Though we have not assessed initiation and persistence in this study, Fig. 1 shows that about 12% of the participants had no prescriptions dispensed for each of these medication groups throughout the whole follow-up window from 2004 until they attended Tromsø 7, indicating that they either never had such medications prescribed, or that they never initiated treatment. Of those who had been dispensed prescriptions for either of the medication groups, 15% discontinued antihypertensive treatment or LLDs and 13% discontinued ASA before attending Tromsø 7. The proportion of participants discontinuing treatment is lower than what has been found in previous Nordic studies [30, 37, 38], indicating that our study population does have good persistence. However, those who discontinue or do not initiate treatment might have an even higher risk of new coronary events. It should be further investigated how to identify these patient groups and assessed whether a closer treatment follow-up is warranted.

Strengths and limitations

A strength of this study was the use of two reliable data sources; the Tromsø Study, a reliable population-based data source with high attendance rate, where measurements of blood pressure and cholesterol were performed by trained personnel using standardized procedures and instruments, and NorPD, which includes information about all dispensings from Norwegian pharmacies. Using a follow-up window from 2004, when NorPD was established, enabled us to capture as many days covered with medication supplies as possible in the observation window, and hence estimate how much medication the participants had available during the observation window. Furthermore, the medications studied herein are prescription-only medications; we should therefore have captured all medications available to the participants. However, as we did not have any information about potential hospital stays, and medications dispensed to patients in hospitals are not included in NorPD, this could potentially lead to a slight underestimation of PDC.

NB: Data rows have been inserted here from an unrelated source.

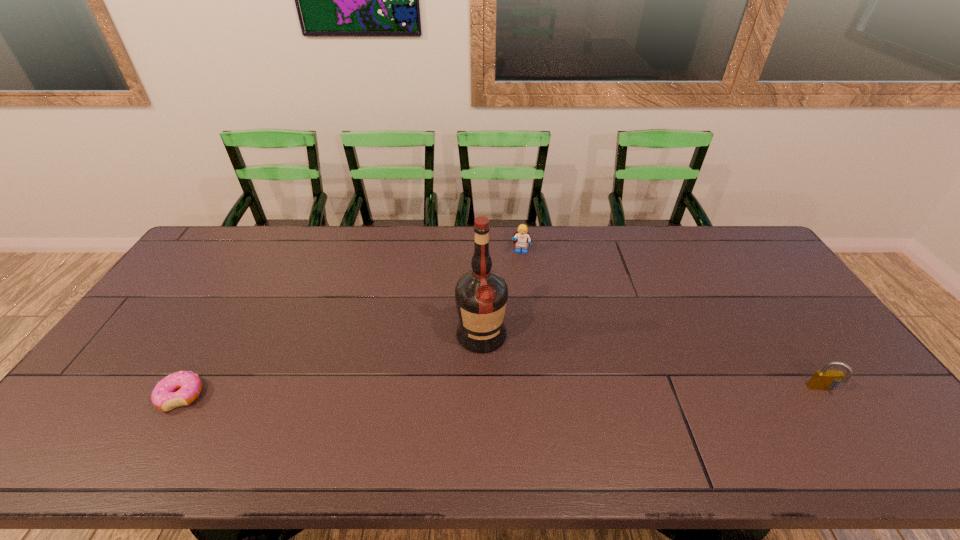 Where is `vacant region at the far edge of the desktop`? The width and height of the screenshot is (960, 540). vacant region at the far edge of the desktop is located at coordinates (660, 264).

This screenshot has width=960, height=540. In the image, there is a desktop. What are the coordinates of `vacant space at the near edge` in the screenshot? It's located at (240, 403).

In the image, there is a desktop. Where is `vacant region at the left edge`? The height and width of the screenshot is (540, 960). vacant region at the left edge is located at coordinates (211, 296).

In the image, there is a desktop. At what (x,y) coordinates should I click in order to perform the action: click on vacant area at the right edge. Please return your answer as a coordinate pair (x, y). Image resolution: width=960 pixels, height=540 pixels. Looking at the image, I should click on (778, 289).

What are the coordinates of `free space at the far left corner of the desktop` in the screenshot? It's located at (227, 255).

This screenshot has height=540, width=960. Find the location of `vacant space at the far right corner`. vacant space at the far right corner is located at coordinates (702, 230).

This screenshot has width=960, height=540. In the image, there is a desktop. What are the coordinates of `blank space at the near right corner` in the screenshot? It's located at (819, 404).

Find the location of a particular element. The width and height of the screenshot is (960, 540). vacant space in between the padlock and the liquor is located at coordinates (652, 362).

Locate an element on the screen. This screenshot has width=960, height=540. free spot between the Lego and the doughnut is located at coordinates (351, 324).

The height and width of the screenshot is (540, 960). I want to click on vacant space that's between the padlock and the leftmost object, so click(502, 393).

One limitation is that we did not have information about prescribed daily dose as this is not available in NorPD. We therefore assumed a daily dose of one dosage unit. As most medications used for secondary prevention of coronary heart disease are taken once daily this is a fair assumption, though some medications, particularly some antihypertensives, might have a higher daily dosage (units per day), and this would lead us to overestimate the PDC. However, a validation of the self-reported use of these medications in this population showed that a daily dose of one dosage unit a day was a more accurate assumption than one defined daily dose (DDD) a day, which would have been the alternative [27].

As in other studies evaluating refill adherence, we cannot determine that having had the medications dispensed actually means that they have been consumed by the participants. We can however be quite certain that these medications are considered in use by the participants, as previously shown in the validation study [27].

When measuring PDC for combination therapies for either antihypertensive or lipid-lowering treatment, we considered a day to be covered if the participants had at least one medication available. We could therefore not determine if the participants using combination therapies used all the antihypertensive drugs or LLDs prescribed, and this might have led us to overestimate the true adherence.

Finally, and perhaps most importantly, the proportions of variance in LDL-cholesterol, and in systolic and diastolic blood pressure, explained by our models were low (4.2–9.9%), indicating that other factors also contribute to the observed variance. As this is an observational study, our results might also have been influenced by unmeasured confounders.

Conclusion

Adherence to lipid-lowering drugs, antihypertensive drugs, and acetylsalicylic acid among persons with coronary heart disease was high despite low achievement of treatment goals for blood pressure and LDL-cholesterol. Adherence to lipid-lowering drugs was significantly associated with lower LDL-cholesterol, while adherence to antihypertensive drugs was not significantly associated with either systolic or diastolic blood pressure. This suggests that these participants might not receive optimal medication treatment and that perhaps dosages or numbers or combinations of medications are insufficient. More research is needed to explore this.